I have a question about a proof in Evans "Partial Differential Equation, Theorem 5 (Third Existence Theorem for weak solution) in Chapter 6.2. They have shown that the equation
$$Lu=\lambda u+f \tag{1}$$
in some open bounded set $U$ and zero on the boundary has a weak solution for every $f\in L^2(U)$ if and only if $\lambda\notin \Sigma$. The proof uses Fredholm alternative to show the equivalence of a weak solution of $(1)$ and that $\frac{\gamma}{\gamma+\lambda}$ is not an eigenvalue of $K$. I do not see the equivalence between $\frac{\gamma}{\gamma+\lambda}$ is not an eigenvalue of $K$ and $\lambda\notin \Sigma$. It would be appreciated if someone could explain the connection. Thanks in advance.
hulik
EDIT: The bilinear form associated with the operator $L$ is defined as $B[u,v]:= \int_U \sum_{i,j=1}^n a^{ij}u_{x_i}v_{x_j}+\sum_{i=1}^nb^iu_{x_i}v+cvudx$, where $u,v\in H^1_0(U)$, then we have proved that there are constants $\alpha,\beta>0$ and $\gamma\ge 0$ such that $|B[u,v]|\le \alpha\|u\|\|v\|$, where the norm is in the space $H^1_0(U)$ and $\beta\|u\|^2\le B[u,u]+\gamma\|u\|^2_{L^2}$. Furthermore we define $L_\gamma u := Lu+\gamma u$ associated bilinear form is $B_\gamma[u,v]=B[u,v]+\gamma(u,v)$, where $(\cdot,\cdot)$ is the $L^2(U)$ inner product.
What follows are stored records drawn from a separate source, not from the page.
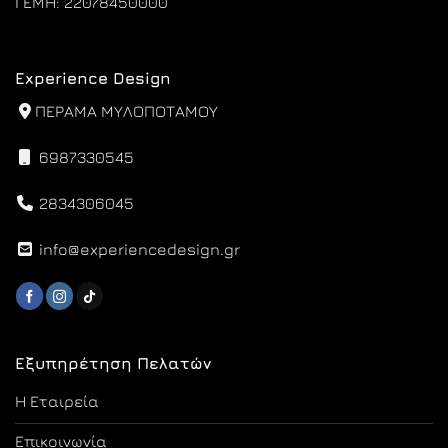
ΓΕΜΗ: 22078450000
Experience Design
ΠΕΡΑΜΑ ΜΥΛΟΠΟΤΑΜΟΥ
6987330545
2834306045
info@experiencedesign.gr
Εξυπηρέτηση Πελατών
Η Εταιρεία
Επικοινωνία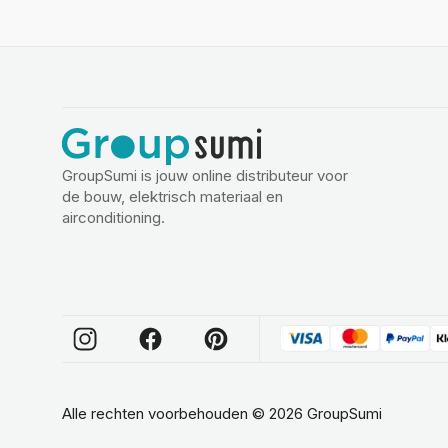
GroupSumi is jouw online distributeur voor
de bouw, elektrisch materiaal en
airconditioning.
Alle rechten voorbehouden
©
2026
GroupSumi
They proved that for every $g\in L^2$ there is a unique weak solution $u\in H^1_0(U)$, i.e. $B_\gamma[u,v]=(g,v)$ for all $v\in H^1_0(U)$. They write $u=L_\gamma^{-1}g$ whenever the above formula holds and then define $K$ to be $Ku:=\gamma L^{-1}_\gamma u$, which is a compact operator from $L^2(U)\to L^2(U)$. They call $\Sigma$ the (real) spectrum of $L$.
Best Answer
You have to use Theorem 6 in the Appendix D: For this compact operator we have that $\sigma (K) -\{0\}=\sigma_p (K) -\{0\}$. This is either finite or it is a sequence tending to $0$. Now we have $Lu=\lambda u$ if and only if $(L+\gamma Id)u=(\lambda +\gamma) u$ and this by definition $u=L_\gamma^{-1}(\lambda+\gamma)u$ hence by definition of $K$: $\gamma u = K(\lambda+\gamma)u$ or $\frac{\gamma}{\lambda+\gamma}u=Ku$. (Eigenvalue of $K$). The equivalence between the equation $Lu=\lambda u$ and $\frac{\gamma}{\lambda+\gamma}$ not an eigenvalue of $K$ is given in Evans.
cheers
math